Microsoft also took the BSD TCP/IP stack and used it to form the basis of it's TCP stacks for early versions of NT and Windows 9x. (Since then it's obviously been heavily worked over). If you know anything about Unix and anything about NT networking you'd quickly notice that there are some oddities.
Did you ever think that it was funny to use a etc directory in Windows?
And what about companies that have improved BSD's performance in realtime situations and have used it in embedded devices and multimedia set top boxes and whatnot? Did FreeBSD or anybody else ever get anything back with that?
Linux uses the GPL. When companies want to use Linux in a commercial setting they know that they can contribute code back to projects and not have to worry about their competitors taking that code and using improvements that they can't use.
With BSD license there is no such assurances. If you release code under BSD license and your trying to compete against Microsoft then Microsoft will just take that code, dump 30 million dollars into developing on it, and drive you out of business.
People go on and on about how GPL is so unfriendly to corporations, when in fact it's one of the best things that has ever happenned for commercial open source software!
RMS's concepts of 'Copyleft' and his GPL license is how people are able to make software to compete against companies like Microsoft and stay in business. distributed development of software is much more effective, cheaper, and much more efficient then traditional closed source approaches.
And before you point out Apple you need to realize two things:
1. Microsoft is the #1 producer of OS X compatible software.
2. Microsoft saved Apple from bankrupcy by buying a 150 million dollars in 1997. If it wasn't for Microsoft then OS X would of died in development.
I would like to assure everyone that Microsoft did not pay sbergman27 to make the preceding poast. I haven't seen him at any of our meetings and his name isn't on the payroll of our elite OSNews Astroturfing Ninja Attack Squad.
Just thought that I should make that clear.
Yeah they mentioned something about having to work a lot harder to gain a satisfactory result.
Cisco VPN (the client) no longer works on Snow Leopard - but there's a built-in Cisco VPN client in Snow Leopard. Just that, I am sure for at least 60% of people using it, its near-useless. It doesn't accept *.PCF configuration files (with things like group name and group password).
And I haven't figured out how to configure Mail.app to my Exchange account. And little features that are missing that will throw any office worker into a fit of rage: for example, today I took a day off. But I can't set an out-of-office email without going to Outlook Web Access.
It's fast, responsive, I love the new Expose, and its worth the hundred ringgit I spend on it. But its Enterprise features needs some spit-and-polish.
I have gotten the e-mail and contacts to work with Snow Leopard from my Exchange 2007 server, but I have not gotten the calendar to work.
I can say that OWA is the best way to set up OOO replies and have them work 100% of the time.
I can tell you that you have to set your internal and external servers (which I do not have to do with Outlook 2007 or Entourage BTW) to be the same server, and that you also need to specify your user name as your username@<fully qualified domain name> , not just your username.

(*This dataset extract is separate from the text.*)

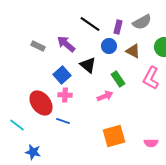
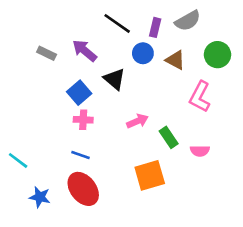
green rectangle: (118, 79) -> (169, 137), moved
red ellipse: (41, 103) -> (83, 189), moved
pink semicircle: (151, 143) -> (200, 151), moved

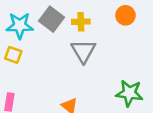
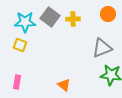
gray triangle: (83, 51) -> (102, 48), moved, turned 40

It's not 100%, and the synchronization takes a couple of hours (it is slower than Entourage 2004!), but it works.
PM me if you have any issues. I'm writing a doc for some of our internal users today talking about some of the issues, including the fact that Firefox randomly crashes in it, and that the Citrix XenApp client and Safari are not getting along well either.
AFAIK, the "Cisco VPN" is just IPSec.
Enter the VPN information and it should work. Why do you need a .PCF file?
I had VPN working, but it wasn't very userfriendly. PCF files has all the configuration information, including group name and group password - for me, the group password was encoded. (Decoding was a simple Google search away, but again, not very userfriendly - Apple could easily accept this.